21:05Yani üzücü açıkçası tabii ki bunları konuşmak kamuoyunun gündemine getirmek ve sizin mücadeleniz oldukça kıymetli. Her daim de elimizden geldiğince elbette yanınızda olacağız.
21:18Gelecek nesiller öğretmenlerin eseri deriz ancak öğretmenlere verilen kıymet de işte o bakışla ilgili o bakış değiştiğinde zaten bu sorunlar ortaya çıkmaya başladı diyelim. Biz de sonlandıralım yayınımızı sevgili izleyenler.
21:33Önemli bir konu konuştuk.
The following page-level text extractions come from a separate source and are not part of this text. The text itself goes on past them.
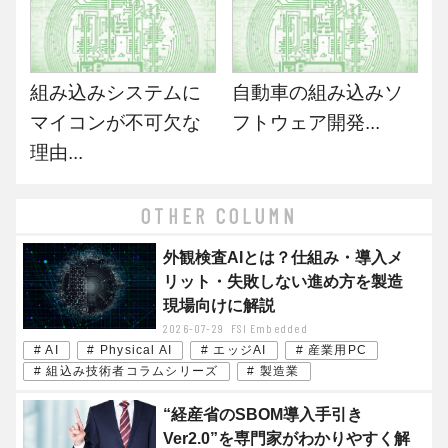
組み込みシステムに
自動車の組み込みソ
マイコンが不可欠な
フトウェア開発...
理由...
OTHER COLUMN
外観検査AIとは？仕組み・導入メ
リット・失敗しない進め方を製造
現場向けに解説
2026-07-29
FSI Embedded
# AI
# Physical AI
# エッジAI
# 産業用PC
# 組込み技術者コラムシリーズ
# 製造業
“経産省のSBOM導入手引き
Ver2.0”を専門家がわかりやすく解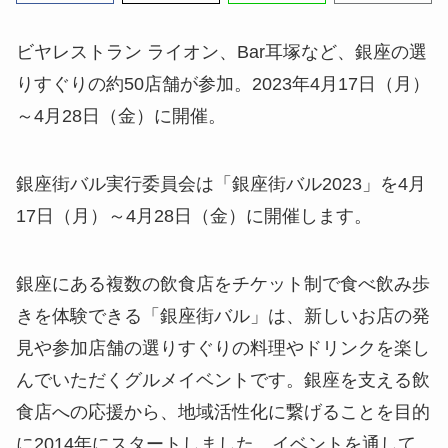
ビヤレストラン ライオン、Bar耳塚など、銀座の選
りすぐりの約50店舗が参加。2023年4月17日（月）
～4月28日（金）に開催。
銀座街バル実行委員会は「銀座街バル2023」を4月
17日（月）～4月28日（金）に開催します。
銀座にある複数の飲食店をチケット制で食べ飲み歩
きを体験できる「銀座街バル」は、新しいお店の発
見や参加店舗の選りすぐりの料理やドリンクを楽し
んでいただくグルメイベントです。銀座を支える飲
食店への応援から、地域活性化に繋げることを目的
に2014年にスタートしました。イベントを通して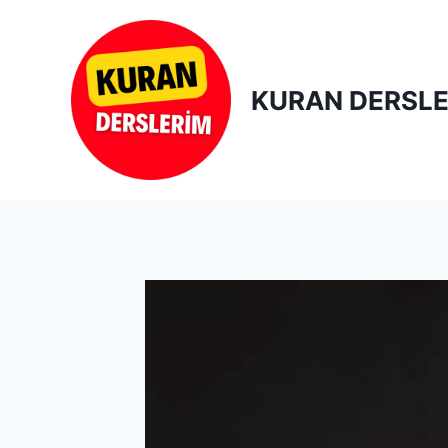
Skip
to
content
KURAN DERSLE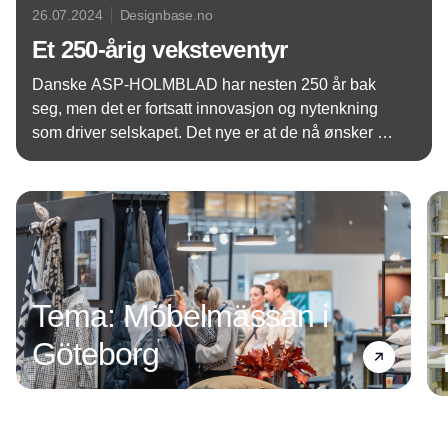
26.07.2024
Designbase.no
Et 250-årig veksteventyr
Danske ASP-HOLMBLAD har nesten 250 år bak
seg, men det er fortsatt innovasjon og nytenkning
som driver selskapet. Det nye er at de nå ønsker å
gå til de danske bolig- og interiørbutikkene, og
Annonce
dermed har de utviklet nye produkter som matcher
det segmentet.
Tema: Möbelmässan i
Göteborg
Haftalarca süren bir mücadele var. Özel sektör öğretmenleri bir özel sektör bir kamu ayrımı olduğu için aslında köle ücretlerine mahkum edilmiş durumdalar. Patronun vicdanına bırakılmış durumdalar. Onları da aktardıkları gibi çok çarpıcı örnekler verdi duygu öğretmen sizler için.
21:52Şimdilik noktalıyorum en kısa zamanda özel sektör öğretmenlerinin taleplerinin yerine getirilmesini ve bu hak gaspının son bulmasını diliyoruz istiyoruz ve bunun için de hep birlikte mücadeleye devam edeceğiz diyelim. Hoşçakalın.